Reporting from Washington — A House GOP push to permanently extend expiring provisions of the Patriot Act is running into opposition from conservative and "tea party"-inspired lawmakers wary of the law's reach into private affairs.
Enacted after the Sept. 11, 2001, terrorist attacks, the law makes it easier for federal authorities to conduct surveillance on terrorism suspects. Civil libertarians have long fought the measure, often drawing support from Democratic allies in Congress.
But as the Republican-led House prepares to vote Tuesday for a short-term extension of provisions expiring at the end of this month, some rank-and-file Republicans are signaling they will resist efforts later this year to make the law permanent.
"There need to be sunsets on the bill after that in order to have adequate accountability and oversight," said Rep. Louie Gohmert (R-Texas). "Until sunsets come up, it is often difficult to get the answers we need to do necessary oversight to avoid abuses."
Rep. Jason Chaffetz, a Republican in tea party-strong Utah, has not decided how he will vote Tuesday.
Tea party adherents prefer a smaller federal government, creating common cause on this issue with civil libertarians who object to expanded surveillance powers for federal authorities.
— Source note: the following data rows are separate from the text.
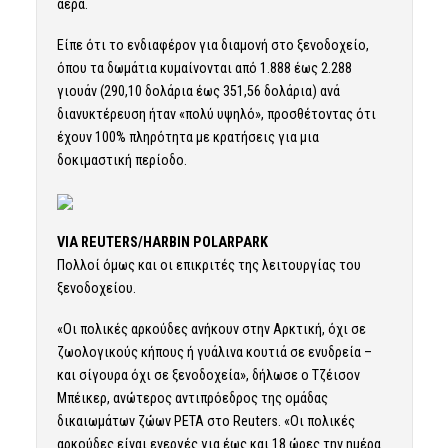
αέρα.
Είπε ότι το ενδιαφέρον για διαμονή στο ξενοδοχείο,
όπου τα δωμάτια κυμαίνονται από 1.888 έως 2.288
γιουάν (290,10 δολάρια έως 351,56 δολάρια) ανά
διανυκτέρευση ήταν «πολύ υψηλό», προσθέτοντας ότι
έχουν 100% πληρότητα με κρατήσεις για μια
δοκιμαστική περίοδο.
VIA REUTERS/HARBIN POLARPARK
Πολλοί όμως και οι επικριτές της λειτουργίας του
ξενοδοχείου.
«Οι πολικές αρκούδες ανήκουν στην Αρκτική, όχι σε
ζωολογικούς κήπους ή γυάλινα κουτιά σε ενυδρεία –
και σίγουρα όχι σε ξενοδοχεία», δήλωσε ο Τζέισον
Μπέικερ, ανώτερος αντιπρόεδρος της ομάδας
δικαιωμάτων ζώων PETA στο Reuters. «Οι πολικές
αρκούδες είναι ενεργές για έως και 18 ώρες την ημέρα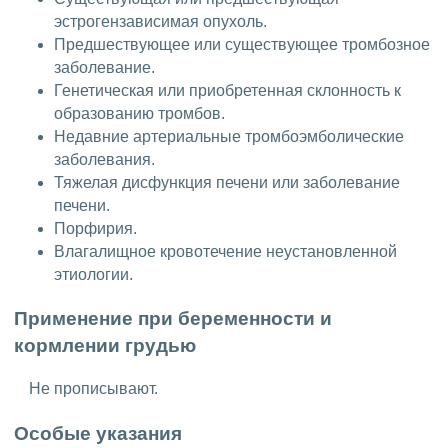
эстрогензависимая опухоль.
Предшествующее или существующее тромбозное
заболевание.
Генетическая или приобретенная склонность к
образованию тромбов.
Недавние артериальные тромбоэмболические
заболевания.
Тяжелая дисфункция печени или заболевание
печени.
Порфирия.
Влагалищное кровотечение неустановленной
этиологии.
Применение при беременности и
кормлении грудью
Не прописывают.
Особые указания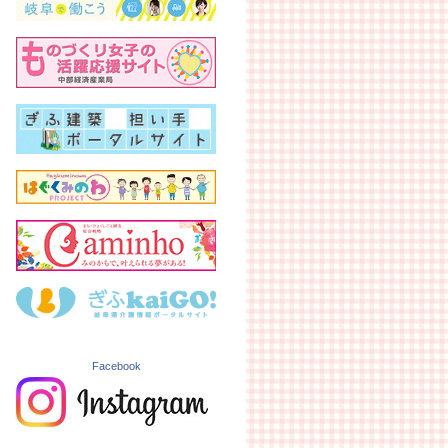
Facebook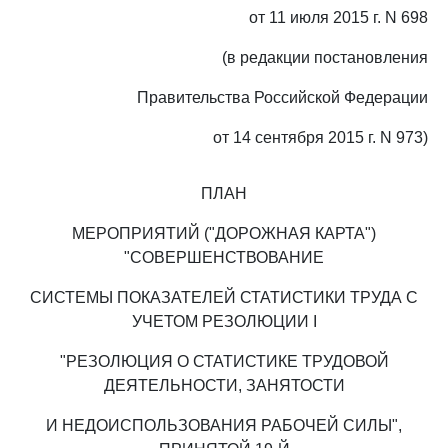
от 11 июля 2015 г. N 698
(в редакции постановления
Правительства Российской Федерации
от 14 сентября 2015 г. N 973)
ПЛАН
МЕРОПРИЯТИЙ ("ДОРОЖНАЯ КАРТА")
"СОВЕРШЕНСТВОВАНИЕ
СИСТЕМЫ ПОКАЗАТЕЛЕЙ СТАТИСТИКИ ТРУДА С
УЧЕТОМ РЕЗОЛЮЦИИ I
"РЕЗОЛЮЦИЯ О СТАТИСТИКЕ ТРУДОВОЙ
ДЕЯТЕЛЬНОСТИ, ЗАНЯТОСТИ
И НЕДОИСПОЛЬЗОВАНИЯ РАБОЧЕЙ СИЛЫ",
The three most contested provisions of the Patriot Act expire on Feb. 28, and the White House has worked with congressional leaders to secure an extension through December 2013. The Democratic-led Senate is considering legislation to do so.
The House GOP, though, is seeking to pass a shorter extension, to Dec. 8, 2011.
Rep. F. James Sensenbrenner Jr. (R-Wis.), author of the original bill, is seeking a permanent extension, and GOP leaders in the Senate unveiled similar legislation last week.
"These three provisions have helped thwart countless potential attacks since the bill was signed into law and are critical to helping ensure law officials can keep our nation safe from attack," Sensenbrenner said.
The three provisions up for renewal have long raised objections from civil libertarians, including the so-called library provision, which allows federal investigators, with a judge's approval, to access a wide cache of a suspect's personal information, including library records.
Another expiring provision allows the government to conduct court-approved roving wiretaps of terrorism suspects as they change phones or locations. A third is the "lone wolf" provision that enables authorities to conduct surveillance on foreign terrorism suspects who do not appear to be affiliated with known groups.